§ Study material:
★ ★ ★ ★ ★
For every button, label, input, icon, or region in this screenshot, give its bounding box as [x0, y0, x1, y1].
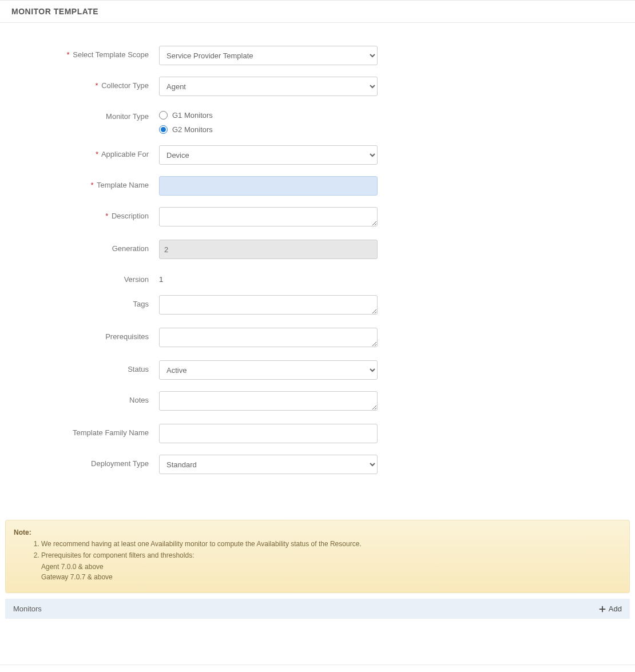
input-template-family[interactable]	[159, 424, 378, 443]
required-marker: *	[96, 150, 98, 158]
value-version: 1	[159, 271, 378, 284]
textarea-description[interactable]	[159, 207, 378, 226]
monitors-section-header: Monitors Add	[5, 599, 630, 619]
row-prerequisites: Prerequisites	[11, 328, 624, 349]
row-description: * Description	[11, 207, 624, 228]
note-sub-1: Agent 7.0.0 & above	[14, 562, 621, 572]
label-applicable-for: * Applicable For	[11, 145, 159, 158]
input-template-name[interactable]	[159, 176, 378, 196]
label-collector: * Collector Type	[11, 77, 159, 90]
row-monitor-type: Monitor Type G1 Monitors G2 Monitors	[11, 108, 624, 134]
label-generation: Generation	[11, 240, 159, 253]
input-generation	[159, 240, 378, 259]
row-generation: Generation	[11, 240, 624, 259]
note-sub-2: Gateway 7.0.7 & above	[14, 572, 621, 582]
add-monitor-button[interactable]: Add	[598, 605, 622, 613]
label-notes: Notes	[11, 391, 159, 404]
row-status: Status Active	[11, 360, 624, 380]
bottom-divider	[0, 665, 635, 665]
row-version: Version 1	[11, 271, 624, 284]
radio-label-g1: G1 Monitors	[172, 111, 213, 120]
page-header: MONITOR TEMPLATE	[0, 0, 635, 23]
select-template-scope[interactable]: Service Provider Template	[159, 46, 378, 65]
row-tags: Tags	[11, 295, 624, 316]
radio-label-g2: G2 Monitors	[172, 125, 213, 134]
required-marker: *	[95, 81, 98, 90]
label-family: Template Family Name	[11, 424, 159, 437]
row-scope: * Select Template Scope Service Provider…	[11, 46, 624, 65]
form-area: * Select Template Scope Service Provider…	[0, 23, 635, 508]
monitors-title: Monitors	[13, 605, 42, 613]
required-marker: *	[91, 181, 94, 189]
note-title: Note:	[14, 528, 621, 536]
plus-icon	[598, 605, 606, 613]
row-deployment: Deployment Type Standard	[11, 455, 624, 474]
textarea-notes[interactable]	[159, 391, 378, 411]
radio-group-monitor-type: G1 Monitors G2 Monitors	[159, 108, 378, 134]
label-version: Version	[11, 271, 159, 284]
textarea-prerequisites[interactable]	[159, 328, 378, 347]
row-notes: Notes	[11, 391, 624, 412]
radio-input-g2[interactable]	[159, 125, 168, 134]
row-template-name: * Template Name	[11, 176, 624, 196]
label-scope: * Select Template Scope	[11, 46, 159, 59]
select-status[interactable]: Active	[159, 360, 378, 380]
label-deployment: Deployment Type	[11, 455, 159, 468]
label-status: Status	[11, 360, 159, 373]
note-item-2: Prerequisites for component filters and …	[41, 550, 621, 560]
note-item-1: We recommend having at least one Availab…	[41, 539, 621, 549]
radio-input-g1[interactable]	[159, 111, 168, 120]
row-family: Template Family Name	[11, 424, 624, 443]
note-box: Note: We recommend having at least one A…	[5, 520, 630, 593]
label-prerequisites: Prerequisites	[11, 328, 159, 341]
select-collector-type[interactable]: Agent	[159, 77, 378, 96]
label-description: * Description	[11, 207, 159, 220]
page-title: MONITOR TEMPLATE	[11, 7, 98, 16]
label-template-name: * Template Name	[11, 176, 159, 189]
row-applicable-for: * Applicable For Device	[11, 145, 624, 165]
select-applicable-for[interactable]: Device	[159, 145, 378, 165]
label-monitor-type: Monitor Type	[11, 108, 159, 121]
add-label: Add	[609, 605, 622, 613]
textarea-tags[interactable]	[159, 295, 378, 315]
required-marker: *	[105, 212, 108, 220]
note-list: We recommend having at least one Availab…	[14, 539, 621, 560]
select-deployment-type[interactable]: Standard	[159, 455, 378, 474]
radio-g2-monitors[interactable]: G2 Monitors	[159, 125, 378, 134]
row-collector: * Collector Type Agent	[11, 77, 624, 96]
radio-g1-monitors[interactable]: G1 Monitors	[159, 111, 378, 120]
label-tags: Tags	[11, 295, 159, 308]
required-marker: *	[67, 50, 70, 59]
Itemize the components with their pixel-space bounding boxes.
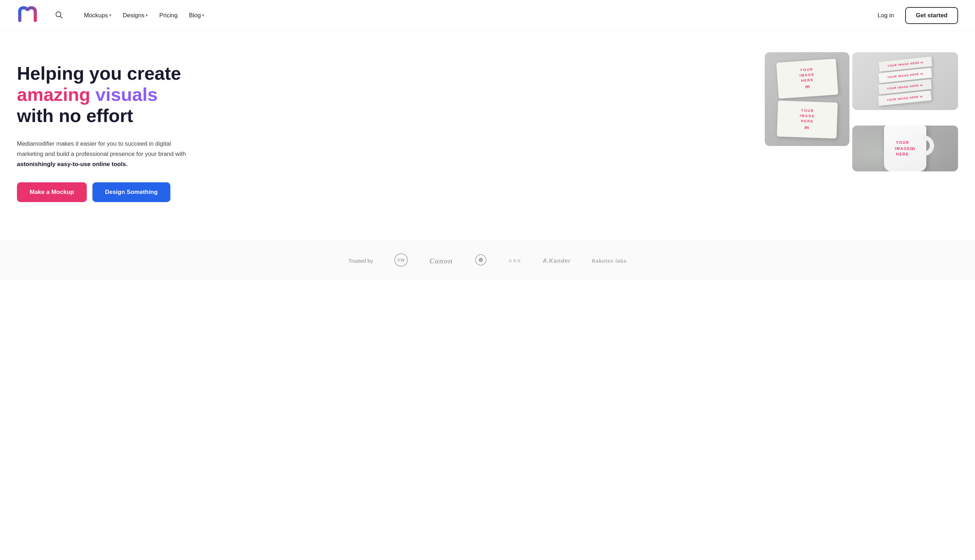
business-card-2: YOURIMAGEHEREm — [777, 100, 837, 138]
chevron-down-icon: ▾ — [109, 13, 112, 18]
nav-left: Mockups ▾ Designs ▾ Pricing Blog ▾ — [17, 6, 208, 25]
hero-heading-line3: with no effort — [17, 105, 193, 127]
nav-links: Mockups ▾ Designs ▾ Pricing Blog ▾ — [80, 9, 208, 22]
brand-3 — [474, 253, 488, 268]
brand-5: A.Kander — [543, 258, 571, 264]
nav-designs[interactable]: Designs ▾ — [118, 9, 152, 22]
get-started-button[interactable]: Get started — [905, 7, 958, 24]
hero-buttons: Make a Mockup Design Something — [17, 182, 193, 202]
chevron-down-icon: ▾ — [202, 13, 204, 18]
brand-vw: VW — [394, 253, 408, 269]
brand-4: ≡≡≡ — [509, 258, 522, 264]
trusted-label: Trusted by — [348, 258, 373, 264]
design-something-button[interactable]: Design Something — [92, 182, 170, 202]
mug-shape: YOURIMAGEHEREm — [884, 125, 926, 172]
hero-heading-line2: amazing visuals — [17, 84, 193, 105]
hero-description: Mediamodifier makes it easier for you to… — [17, 139, 193, 170]
mockup-books[interactable]: YOUR IMAGE HERE m YOUR IMAGE HERE m YOUR… — [852, 52, 958, 110]
mockup-grid: YOURIMAGEHEREm YOURIMAGEHEREm YOUR IMAGE… — [765, 52, 958, 213]
nav-right: Log in Get started — [872, 7, 958, 24]
mug-container: YOURIMAGEHEREm — [884, 125, 926, 172]
hero-amazing: amazing — [17, 84, 90, 105]
navigation: Mockups ▾ Designs ▾ Pricing Blog ▾ Log i… — [0, 0, 975, 31]
chevron-down-icon: ▾ — [146, 13, 148, 18]
mockup-mug[interactable]: YOURIMAGEHEREm — [852, 125, 958, 172]
make-mockup-button[interactable]: Make a Mockup — [17, 182, 87, 202]
mockup-business-cards[interactable]: YOURIMAGEHEREm YOURIMAGEHEREm — [765, 52, 849, 146]
business-card-1: YOURIMAGEHEREm — [776, 58, 838, 99]
svg-text:VW: VW — [398, 258, 405, 263]
hero-section: Helping you create amazing visuals with … — [0, 31, 975, 241]
hero-content: Helping you create amazing visuals with … — [17, 63, 193, 202]
brand-rakuten: Rakuten labs — [592, 258, 627, 264]
svg-point-4 — [479, 258, 483, 262]
search-button[interactable] — [52, 8, 66, 23]
trusted-bar: Trusted by VW Canon ≡≡≡ A.Kander Rakuten… — [0, 241, 975, 280]
nav-pricing[interactable]: Pricing — [155, 9, 182, 22]
nav-blog[interactable]: Blog ▾ — [185, 9, 208, 22]
logo[interactable] — [17, 6, 38, 25]
login-button[interactable]: Log in — [872, 9, 900, 22]
mug-body: YOURIMAGEHEREm — [884, 125, 926, 172]
hero-visuals: visuals — [96, 84, 158, 105]
brand-canon: Canon — [429, 257, 453, 265]
hero-heading-line1: Helping you create — [17, 63, 193, 84]
nav-mockups[interactable]: Mockups ▾ — [80, 9, 116, 22]
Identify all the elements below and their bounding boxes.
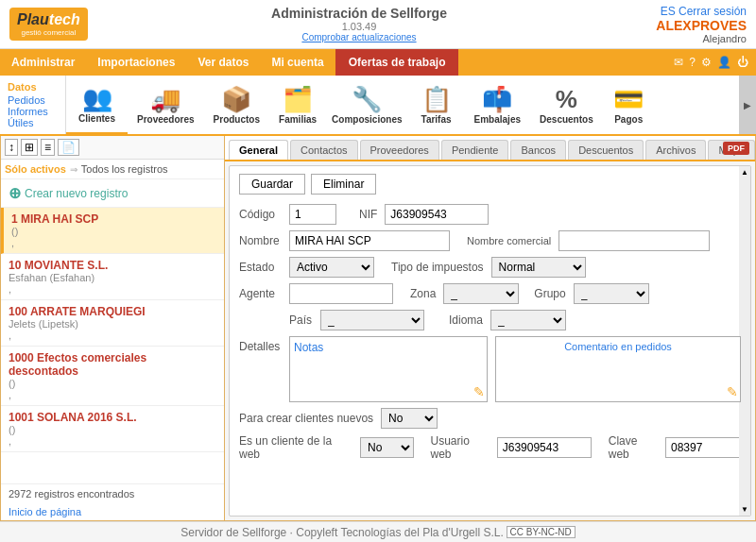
list-item[interactable]: 1000 Efectos comerciales descontados () … [1, 347, 224, 406]
detalles-label: Detalles [239, 336, 282, 353]
nav-administrar[interactable]: Administrar [0, 49, 86, 76]
es-cliente-row: Es un cliente de la web No Sí Usuario we… [239, 434, 741, 461]
nav-icon-settings[interactable]: ⚙ [701, 56, 712, 69]
toolbar-item-tarifas[interactable]: 📋 Tarifas [408, 76, 465, 135]
codigo-input[interactable] [289, 204, 336, 225]
comentario-link[interactable]: Comentario en pedidos [496, 337, 740, 356]
list-item[interactable]: 1 MIRA HAI SCP () , [1, 208, 224, 254]
utiles-link[interactable]: Útiles [8, 117, 58, 128]
tab-contactos[interactable]: Contactos [290, 140, 358, 160]
toolbar-arrow[interactable]: ▶ [739, 76, 756, 135]
nombre-input[interactable] [289, 230, 450, 251]
comment-edit-icon[interactable]: ✎ [727, 384, 738, 399]
nombre-comercial-input[interactable] [558, 230, 710, 251]
es-cliente-select[interactable]: No Sí [360, 437, 414, 458]
navbar: Administrar Importaciones Ver datos Mi c… [0, 49, 756, 76]
tarifas-icon: 📋 [421, 85, 452, 114]
toolbar-item-productos[interactable]: 📦 Productos [204, 76, 269, 135]
zona-select[interactable]: _ [443, 283, 519, 304]
agente-input[interactable] [289, 283, 393, 304]
familias-icon: 🗂️ [283, 85, 313, 114]
page-link[interactable]: Inicio de página [1, 503, 224, 520]
session-link[interactable]: ES Cerrar sesión [661, 5, 747, 18]
list-item[interactable]: 10 MOVIANTE S.L. Esfahan (Esfahan) , [1, 254, 224, 300]
tab-pendiente[interactable]: Pendiente [441, 140, 509, 160]
toolbar-item-proveedores[interactable]: 🚚 Proveedores [128, 76, 204, 135]
nav-ver-datos[interactable]: Ver datos [186, 49, 260, 76]
right-panel: General Contactos Proveedores Pendiente … [225, 136, 756, 521]
main-area: ↕ ⊞ ≡ 📄 Sólo activos ⇒ Todos los registr… [0, 136, 756, 521]
list-item-name: 1000 Efectos comerciales descontados [9, 351, 216, 378]
idioma-select[interactable]: _ [490, 310, 566, 330]
nif-input[interactable] [385, 204, 489, 225]
familias-label: Familias [279, 114, 317, 125]
notas-link[interactable]: Notas [290, 337, 487, 358]
app-title-area: Administración de Sellforge 1.03.49 Comp… [113, 6, 605, 42]
para-crear-row: Para crear clientes nuevos No Sí [239, 408, 741, 429]
notes-edit-icon[interactable]: ✎ [473, 384, 485, 399]
clave-web-label: Clave web [609, 434, 658, 461]
nav-icon-mail[interactable]: ✉ [674, 56, 683, 69]
pedidos-link[interactable]: Pedidos [8, 94, 58, 106]
toolbar-item-composiciones[interactable]: 🔧 Composiciones [326, 76, 407, 135]
toolbar-item-clientes[interactable]: 👥 Clientes [66, 76, 128, 135]
list-icon-4[interactable]: 📄 [58, 139, 79, 156]
list-item[interactable]: 1001 SOLANA 2016 S.L. () , [1, 406, 224, 452]
toolbar-item-pagos[interactable]: 💳 Pagos [603, 76, 655, 135]
save-button[interactable]: Guardar [239, 174, 305, 195]
tab-archivos[interactable]: Archivos [645, 140, 706, 160]
logo-area: Plautech gestió comercial [9, 8, 113, 41]
embalajes-label: Embalajes [474, 114, 521, 125]
toolbar-item-familias[interactable]: 🗂️ Familias [269, 76, 326, 135]
tab-general[interactable]: General [229, 140, 288, 160]
nav-importaciones[interactable]: Importaciones [86, 49, 186, 76]
nav-ofertas[interactable]: Ofertas de trabajo [335, 49, 459, 76]
list-item-name: 10 MOVIANTE S.L. [9, 259, 216, 272]
para-crear-select[interactable]: No Sí [381, 408, 438, 429]
footer: Servidor de Sellforge · Copyleft Tecnolo… [0, 521, 756, 542]
form-area: ▲ ▼ Guardar Eliminar Código NIF Nombre N… [229, 165, 751, 517]
user-sub: Alejandro [605, 33, 747, 44]
list-icon-2[interactable]: ⊞ [21, 139, 38, 156]
pdf-button[interactable]: PDF [723, 142, 749, 155]
estado-select[interactable]: Activo [289, 257, 374, 278]
nav-icon-user[interactable]: 👤 [717, 56, 731, 69]
usuario-web-input[interactable] [497, 437, 592, 458]
composiciones-label: Composiciones [332, 114, 402, 125]
clave-web-input[interactable] [665, 437, 741, 458]
tab-proveedores[interactable]: Proveedores [360, 140, 439, 160]
filter-active-link[interactable]: Sólo activos [5, 163, 66, 175]
nav-mi-cuenta[interactable]: Mi cuenta [260, 49, 335, 76]
list-icon-1[interactable]: ↕ [5, 139, 18, 156]
embalajes-icon: 📫 [482, 85, 512, 114]
toolbar-item-descuentos[interactable]: % Descuentos [530, 76, 603, 135]
scroll-up-icon[interactable]: ▲ [741, 168, 748, 177]
nif-label: NIF [359, 208, 377, 221]
productos-label: Productos [214, 114, 260, 125]
tipo-imp-select[interactable]: Normal [491, 257, 586, 278]
delete-button[interactable]: Eliminar [311, 174, 376, 195]
pais-select[interactable]: _ [320, 310, 424, 330]
comment-box: Comentario en pedidos ✎ [495, 336, 741, 402]
nav-icon-power[interactable]: ⏻ [737, 56, 748, 69]
agente-label: Agente [239, 287, 282, 300]
filter-all-link[interactable]: Todos los registros [81, 163, 168, 175]
tipo-imp-label: Tipo de impuestos [391, 261, 484, 274]
toolbar-item-embalajes[interactable]: 📫 Embalajes [465, 76, 530, 135]
nav-icon-help[interactable]: ? [689, 56, 696, 69]
usuario-web-label: Usuario web [431, 434, 490, 461]
tab-bancos[interactable]: Bancos [510, 140, 566, 160]
app-update-link[interactable]: Comprobar actualizaciones [113, 32, 605, 42]
create-new-btn[interactable]: ⊕ Crear nuevo registro [1, 179, 224, 208]
datos-label: Datos [8, 81, 58, 93]
user-area: ES Cerrar sesión ALEXPROVES Alejandro [605, 5, 747, 44]
list-item-sub1: () [9, 424, 216, 435]
tab-descuentos[interactable]: Descuentos [568, 140, 644, 160]
header: Plautech gestió comercial Administración… [0, 0, 756, 49]
app-title: Administración de Sellforge [113, 6, 605, 21]
grupo-select[interactable]: _ [574, 283, 649, 304]
list-icon-3[interactable]: ≡ [41, 139, 55, 156]
informes-link[interactable]: Informes [8, 106, 58, 117]
list-item[interactable]: 100 ARRATE MARQUIEGI Jelets (Lipetsk) , [1, 300, 224, 347]
scroll-down-icon[interactable]: ▼ [741, 505, 748, 514]
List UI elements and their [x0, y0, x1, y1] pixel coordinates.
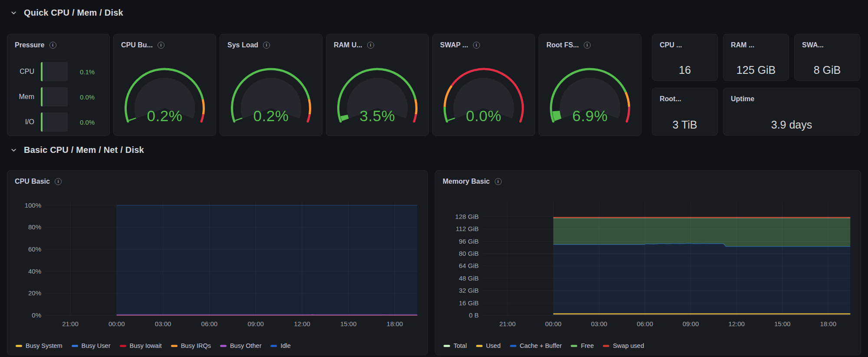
- legend-item-free[interactable]: Free: [571, 342, 594, 349]
- row-title: Quick CPU / Mem / Disk: [24, 8, 123, 18]
- legend-item-used[interactable]: Used: [476, 342, 501, 349]
- row-header-quick[interactable]: Quick CPU / Mem / Disk: [10, 8, 123, 18]
- legend-item-total[interactable]: Total: [444, 342, 467, 349]
- info-icon[interactable]: i: [158, 42, 164, 49]
- pressure-value: 0.1%: [75, 68, 100, 76]
- panel-pressure: Pressure i CPU0.1%Mem0.0%I/O0.0%: [7, 34, 110, 136]
- svg-text:40%: 40%: [28, 268, 41, 275]
- panel-gauge-cpu-busy: CPU Bu... i 0.2%: [113, 34, 216, 136]
- legend-swatch: [72, 345, 78, 347]
- panel-title[interactable]: SWAP ...: [440, 41, 468, 49]
- svg-text:03:00: 03:00: [155, 320, 171, 327]
- svg-text:0%: 0%: [32, 311, 41, 319]
- legend-item-busy-user[interactable]: Busy User: [72, 342, 111, 349]
- pressure-label: Mem: [7, 93, 34, 101]
- pressure-label: CPU: [7, 68, 34, 76]
- legend-swatch: [571, 345, 577, 347]
- panel-stat-cpu-cores: CPU ... 16: [652, 34, 718, 81]
- pressure-label: I/O: [7, 118, 34, 126]
- svg-text:20%: 20%: [28, 289, 41, 297]
- svg-text:21:00: 21:00: [500, 320, 516, 327]
- svg-text:18:00: 18:00: [387, 320, 403, 327]
- info-icon[interactable]: i: [584, 42, 591, 49]
- panel-title[interactable]: CPU Bu...: [121, 41, 153, 49]
- svg-text:15:00: 15:00: [774, 320, 791, 327]
- legend-item-busy-other[interactable]: Busy Other: [220, 342, 262, 349]
- legend-label: Total: [454, 342, 467, 349]
- pressure-bar-gauge: [41, 87, 68, 106]
- pressure-row-mem: Mem0.0%: [7, 87, 109, 106]
- memory-basic-legend: TotalUsedCache + BufferFreeSwap used: [444, 342, 644, 349]
- panel-title[interactable]: RAM ...: [731, 41, 754, 49]
- svg-text:48 GiB: 48 GiB: [459, 274, 479, 282]
- panel-title[interactable]: RAM U...: [334, 41, 362, 49]
- legend-item-busy-system[interactable]: Busy System: [16, 342, 62, 349]
- panel-memory-basic: Memory Basic i 21:0000:0003:0006:0009:00…: [435, 170, 861, 355]
- panel-stat-swap-total: SWA... 8 GiB: [794, 34, 860, 81]
- legend-label: Busy Other: [230, 342, 262, 349]
- svg-text:12:00: 12:00: [728, 320, 745, 327]
- row-header-basic[interactable]: Basic CPU / Mem / Net / Disk: [10, 145, 144, 155]
- gauge-value: 3.5%: [326, 107, 428, 125]
- svg-text:09:00: 09:00: [683, 320, 699, 327]
- pressure-bar-fill: [41, 62, 43, 81]
- pressure-row-io: I/O0.0%: [7, 112, 109, 132]
- grafana-dashboard: Quick CPU / Mem / Disk Pressure i CPU0.1…: [0, 0, 868, 357]
- legend-item-swap-used[interactable]: Swap used: [603, 342, 644, 349]
- cpu-basic-plot: 21:0000:0003:0006:0009:0012:0015:0018:00…: [7, 171, 427, 355]
- panel-title[interactable]: Root...: [660, 95, 681, 103]
- panel-title[interactable]: CPU ...: [660, 41, 682, 49]
- panel-title[interactable]: Pressure: [15, 41, 45, 49]
- svg-text:100%: 100%: [25, 202, 41, 209]
- info-icon[interactable]: i: [367, 42, 374, 49]
- legend-item-busy-iowait[interactable]: Busy Iowait: [120, 342, 162, 349]
- stat-value: 3 TiB: [652, 119, 717, 131]
- legend-label: Used: [486, 342, 501, 349]
- panel-title[interactable]: Uptime: [731, 95, 754, 103]
- gauge-value: 0.0%: [433, 107, 535, 125]
- panel-title[interactable]: SWA...: [802, 41, 824, 49]
- info-icon[interactable]: i: [55, 178, 62, 185]
- panel-cpu-basic: CPU Basic i 21:0000:0003:0006:0009:0012:…: [7, 170, 428, 355]
- legend-swatch: [16, 345, 22, 347]
- svg-text:06:00: 06:00: [201, 320, 218, 327]
- panel-title[interactable]: Sys Load: [227, 41, 258, 49]
- info-icon[interactable]: i: [495, 178, 502, 185]
- pressure-bar-fill: [41, 87, 43, 106]
- svg-text:64 GiB: 64 GiB: [459, 262, 479, 269]
- legend-item-busy-irqs[interactable]: Busy IRQs: [171, 342, 211, 349]
- svg-text:128 GiB: 128 GiB: [455, 213, 479, 220]
- legend-item-idle[interactable]: Idle: [270, 342, 290, 349]
- legend-item-cache-buffer[interactable]: Cache + Buffer: [510, 342, 562, 349]
- info-icon[interactable]: i: [49, 42, 56, 49]
- panel-title[interactable]: CPU Basic: [15, 178, 50, 185]
- pressure-bar-gauge: [41, 62, 68, 81]
- svg-text:16 GiB: 16 GiB: [459, 299, 479, 307]
- legend-label: Free: [581, 342, 594, 349]
- legend-swatch: [444, 345, 450, 347]
- panel-stat-ram-total: RAM ... 125 GiB: [723, 34, 789, 81]
- panel-title[interactable]: Memory Basic: [443, 178, 490, 185]
- info-icon[interactable]: i: [263, 42, 270, 49]
- memory-basic-plot: 21:0000:0003:0006:0009:0012:0015:0018:00…: [435, 171, 861, 355]
- svg-text:00:00: 00:00: [545, 320, 562, 327]
- pressure-bar-fill: [41, 112, 43, 132]
- gauge-value: 0.2%: [220, 107, 322, 125]
- svg-text:15:00: 15:00: [340, 320, 357, 327]
- panel-title[interactable]: Root FS...: [546, 41, 579, 49]
- svg-text:21:00: 21:00: [62, 320, 79, 327]
- legend-swatch: [270, 345, 277, 347]
- legend-swatch: [120, 345, 126, 347]
- svg-text:03:00: 03:00: [591, 320, 608, 327]
- panel-stat-uptime: Uptime 3.9 days: [723, 88, 860, 136]
- stat-value: 3.9 days: [723, 119, 860, 131]
- stat-value: 16: [652, 64, 717, 76]
- stat-value: 8 GiB: [795, 64, 860, 76]
- panel-gauge-sys-load: Sys Load i 0.2%: [220, 34, 322, 136]
- svg-text:06:00: 06:00: [637, 320, 653, 327]
- svg-text:0 B: 0 B: [469, 311, 479, 319]
- info-icon[interactable]: i: [473, 42, 480, 49]
- row-title: Basic CPU / Mem / Net / Disk: [24, 145, 144, 155]
- legend-label: Busy Iowait: [130, 342, 162, 349]
- legend-swatch: [220, 345, 227, 347]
★ ★ ★ ★ ★
Report every line from the material above that mentions the word "header".

monitors-section-header: Monitors Add	[5, 599, 630, 619]
page-header: MONITOR TEMPLATE	[0, 0, 635, 23]
header: Plautech gestió comercial Administración… [0, 0, 756, 49]
- row-header-quick[interactable]: Quick CPU / Mem / Disk: [10, 8, 123, 18]
- row-header-basic[interactable]: Basic CPU / Mem / Net / Disk: [10, 145, 144, 155]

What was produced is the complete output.